This topic describes how to build a data warehouse for an enterprise based on AnalyticDB for MySQL, and use the data warehouse to perform O&M and manage metadata.

Before you perform operations in this topic, create a workspace. For more information, see Create a workspace.

Configure an AnalyticDB for MySQL connection

  1. Log on to the DataWorks console. In the left-side navigation pane, click Workspaces. On the Workspaces page, find the target workspace and click Data Integration in the Actions column.
  2. On the Data Integration page, click Connection in the left-side navigation pane.
  3. On the Data Source page that appears, click Add a Connection in the upper-right corner.
  4. In the Add Connection dialog box that appears, click AnalyticDB for MySQL2.0 or AnalyticDB for MySQL3.0 in the Relational Database section.
  5. In the dialog box that appears, set the required parameters.
    Note
    • Only nodes that run on exclusive resource groups for scheduling can access AnalyticDB for MySQL data stores. For more information about how to create and use an exclusive resource group, see Add and use exclusive resource groups for scheduling.
    • When you create an AnalyticDB for MySQL 2.0 connection, you must enter the AccessKey ID and AccessKey secret of the current Alibaba Cloud account or RAM user for identity authentication.
    • When you create an AnalyticDB for MySQL 3.0 connection, you must enter the username and password used to connect to the AnalyticDB for MySQL 3.0 database for identity authentication. After you create an AnalyticDB for MySQL 3.0 database, you must log on to Cloud Native Data Warehouse Console and create the username and password for connecting to the database first.
  6. Click Test Connection.
  7. After the connection passes the connectivity test, click Complete.

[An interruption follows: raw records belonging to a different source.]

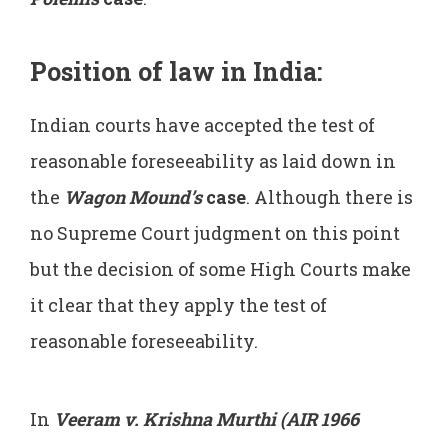
Position of law in India:
Indian courts have accepted the test of
reasonable foreseeability as laid down in
the
Wagon Mound’s
case
. Although there is
no Supreme Court judgment on this point
but the decision of some High Courts make
it clear that they apply the test of
reasonable foreseeability.
In
Veeram v. Krishna Murthi (AIR 1966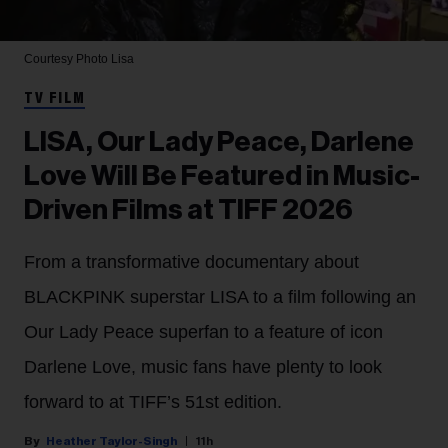
Courtesy Photo
Lisa
TV FILM
LISA, Our Lady Peace, Darlene
Love Will Be Featured in Music-
Driven Films at TIFF 2026
From a transformative documentary about
BLACKPINK superstar LISA to a film following an
Our Lady Peace superfan to a feature of icon
Darlene Love, music fans have plenty to look
forward to at TIFF’s 51st edition.
Heather Taylor-Singh
11h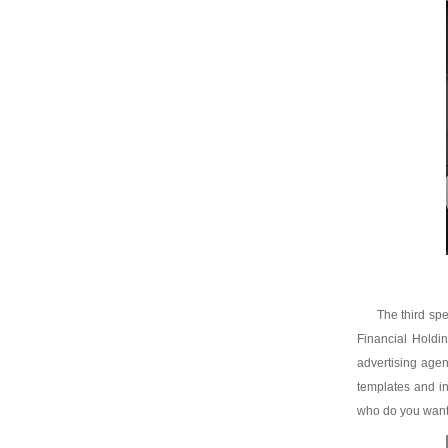
The third spe
Financial Holdi
advertising agen
templates and in
who do you want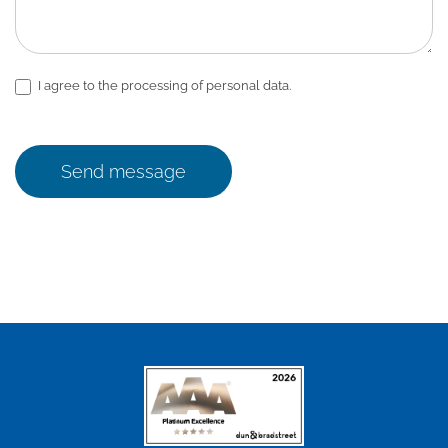
I agree to the processing of personal data.
Send message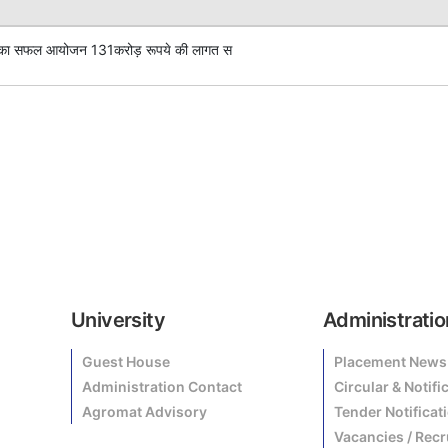
क्रम का सफल आयोजन 131करोड़ रूपये की लागत स
University
Administratio
Guest House
Placement News
Administration Contact
Circular & Notifi
Agromat Advisory
Tender Notificat
Vacancies / Rec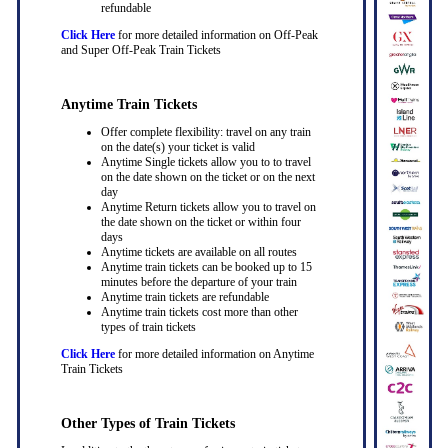
refundable
Click Here
for more detailed information on Off-Peak
and Super Off-Peak Train Tickets
Anytime Train Tickets
Offer complete flexibility: travel on any train
on the date(s) your ticket is valid
Anytime Single tickets allow you to to travel
on the date shown on the ticket or on the next
day
Anytime Return tickets allow you to travel on
the date shown on the ticket or within four
days
Anytime tickets are available on all routes
Anytime train tickets can be booked up to 15
minutes before the departure of your train
Anytime train tickets are refundable
Anytime train tickets cost more than other
types of train tickets
Click Here
for more detailed information on Anytime
Train Tickets
Other Types of Train Tickets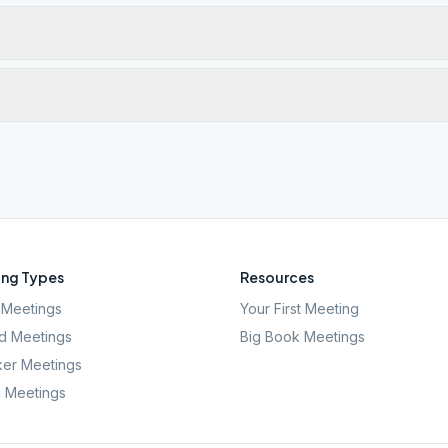
ng Types
Resources
Meetings
Your First Meeting
d Meetings
Big Book Meetings
er Meetings
l Meetings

Add information about your exclusive resource group for scheduling to the whitelist of the AnalyticDB for MySQL 3.0 database

An AnalyticDB for MySQL 3.0 database uses a whitelist to control client access. It allows access requests from a client only when the client information is included in the whitelist.

  1. Obtain information about the exclusive resource group for scheduling.

    To guarantee that an exclusive resource group for scheduling can properly access an AnalyticDB for MySQL 3.0 database, you must add information, such as the Elastic Network Interface (ENI) IP address, about the exclusive resource group to the whitelist of the AnalyticDB for MySQL 3.0 database. For more information, see Add an exclusive resource group for scheduling to the whitelist of the data store to be accessed. Skip the operations in this section if you use an AnalyticDB for MySQL 2.0 database.

  2. Add information about the exclusive resource group for scheduling to the whitelist of the AnalyticDB for MySQL 3.0 database.
    1. Log on to Cloud Native Data Warehouse Console. In the left-side navigation pane, click Clusters. On the page that appears, find the target cluster on the V3.0 Clusters tab and click the cluster ID. The details page of the cluster appears. Then, click Data Security.
    2. On the page that appears, click Create Whitelist in the upper-right corner. In the dialog box that appears, add information about the exclusive resource group to the whitelist.

Create a workflow

  1. In the DataWorks console, click the DataWorks icon in the upper-left corner and choose All Products > DataStudio.
  2. On the Data Analytics tab, right-click Business Flow and select Create Workflow. In the Create Workflow dialog box that appears, set Workflow Name and Description.
  3. Click Create.

Create a batch sync node

  1. Click the created workflow, right-click Data Integration, and then choose Create > Batch Synchronization.
  2. In the Create Node dialog box that appears, set Node Name and click Commit. A batch sync node is created.
  3. On the configuration tab of the batch sync node, set the parameters under Source and Target in the Connections section.
  4. Configure the mappings between the fields in the source and destination tables in the Mappings section.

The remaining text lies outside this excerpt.